A steak holds no secrets from him. He, better than anyone, knows how the fire should caress it, the amount of salt it needs, the perfect size. He has had the best teacher, his father, Matías Gorrotxategui, who has been grilling steaks 30 years at Julián de Tolosa, the home of Basque grilling par excellence. That’s where everything started, when a bright fruit grower called Julián Rivas, who had started out selling ham sandwiches, opened a restaurant in 1954, inventing the first Basque steakhouse in history. He was also the creator of the first grill made with rods – the Argentinians ones are v-shaped – ‘to allow the fire to penetrate much better, browning, perfectly searing the meat,’ says Iñaki, a grill that he also placed in the centre of the dining room, like a precursor to the now common, open kitchens in contemporary restaurants.
Gorrotxategui father, who had a bar in the town of Tolosa, spent a year learning with Julián, a true master through and through.

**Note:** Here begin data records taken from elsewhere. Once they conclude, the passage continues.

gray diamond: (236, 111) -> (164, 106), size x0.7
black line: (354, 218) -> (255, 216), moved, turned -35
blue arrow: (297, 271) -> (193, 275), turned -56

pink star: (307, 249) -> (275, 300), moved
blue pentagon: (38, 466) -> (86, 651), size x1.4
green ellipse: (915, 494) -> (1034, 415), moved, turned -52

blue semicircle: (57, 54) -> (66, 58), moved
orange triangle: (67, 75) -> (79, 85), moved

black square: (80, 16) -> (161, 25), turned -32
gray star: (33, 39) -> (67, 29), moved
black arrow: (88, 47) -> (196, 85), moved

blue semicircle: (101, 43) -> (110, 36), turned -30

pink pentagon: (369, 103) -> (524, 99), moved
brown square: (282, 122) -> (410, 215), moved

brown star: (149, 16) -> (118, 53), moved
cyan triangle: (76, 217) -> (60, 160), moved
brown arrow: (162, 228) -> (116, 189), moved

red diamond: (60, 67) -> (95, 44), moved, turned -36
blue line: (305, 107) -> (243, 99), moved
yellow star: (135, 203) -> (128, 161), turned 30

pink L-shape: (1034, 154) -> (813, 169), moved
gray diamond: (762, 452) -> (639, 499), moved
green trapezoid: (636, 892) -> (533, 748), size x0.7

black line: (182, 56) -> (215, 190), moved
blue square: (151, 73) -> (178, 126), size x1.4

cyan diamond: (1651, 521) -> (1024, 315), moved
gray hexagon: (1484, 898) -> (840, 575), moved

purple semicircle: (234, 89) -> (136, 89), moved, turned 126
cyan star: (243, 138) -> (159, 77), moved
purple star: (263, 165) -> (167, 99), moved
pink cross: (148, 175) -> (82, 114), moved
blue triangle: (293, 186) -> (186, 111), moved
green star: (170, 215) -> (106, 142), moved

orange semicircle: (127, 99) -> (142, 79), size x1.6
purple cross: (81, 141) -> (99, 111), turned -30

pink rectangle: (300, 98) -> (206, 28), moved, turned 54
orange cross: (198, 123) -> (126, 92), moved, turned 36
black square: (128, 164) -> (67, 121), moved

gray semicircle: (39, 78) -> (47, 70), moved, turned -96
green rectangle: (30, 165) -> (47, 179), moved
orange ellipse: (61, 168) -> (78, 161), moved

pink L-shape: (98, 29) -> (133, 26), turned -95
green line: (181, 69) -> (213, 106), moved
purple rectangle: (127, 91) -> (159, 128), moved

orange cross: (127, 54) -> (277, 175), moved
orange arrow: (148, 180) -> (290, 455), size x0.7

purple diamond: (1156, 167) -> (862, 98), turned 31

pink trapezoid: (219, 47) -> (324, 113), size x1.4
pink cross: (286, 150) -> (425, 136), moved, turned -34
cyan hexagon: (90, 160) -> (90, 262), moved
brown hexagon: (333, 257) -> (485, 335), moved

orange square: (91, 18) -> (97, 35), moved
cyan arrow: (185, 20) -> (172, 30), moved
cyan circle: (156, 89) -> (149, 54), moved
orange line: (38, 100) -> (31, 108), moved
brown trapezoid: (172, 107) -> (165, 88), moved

In 1981 he took over the business of his mentor. He studied meat, cuts, breeds and processes. And he improved the way that red meat was grilled. The restaurant has become iconic. Matías, now 77, is still there and as sharp as a tack, although he has delegated a lot to one of his sons, Xavi. His other two sons – Iñaki and Mikel – are in Madrid, in the emblematic establishment on the Cava Baja that the family inaugurated in 1989. They have just opened a third restaurant on calle Ibiza, with exactly the same name and along exactly the same culinary lines, linked almost exclusively ‘to the idea of the steak; a meat-only place with reasonable prices,’ says Iñaki, who is at the helm of the new eatery.
At a time when meats that have been aged for a long time are so fashionable, he advocates ageing for two weeks, three at the most, and seeks a balance between texture and flavour. He also aims for the grilled meat to be juicy, ‘that juiciness that some people want to lose during the ageing process.’ He learned everything from Julián, who was ‘very meticulous, very firm, almost like a general’. Today, he would be 100 years old. Iñaki and the other Gorrotxateguis now face the challenge of continuing to honour the legend.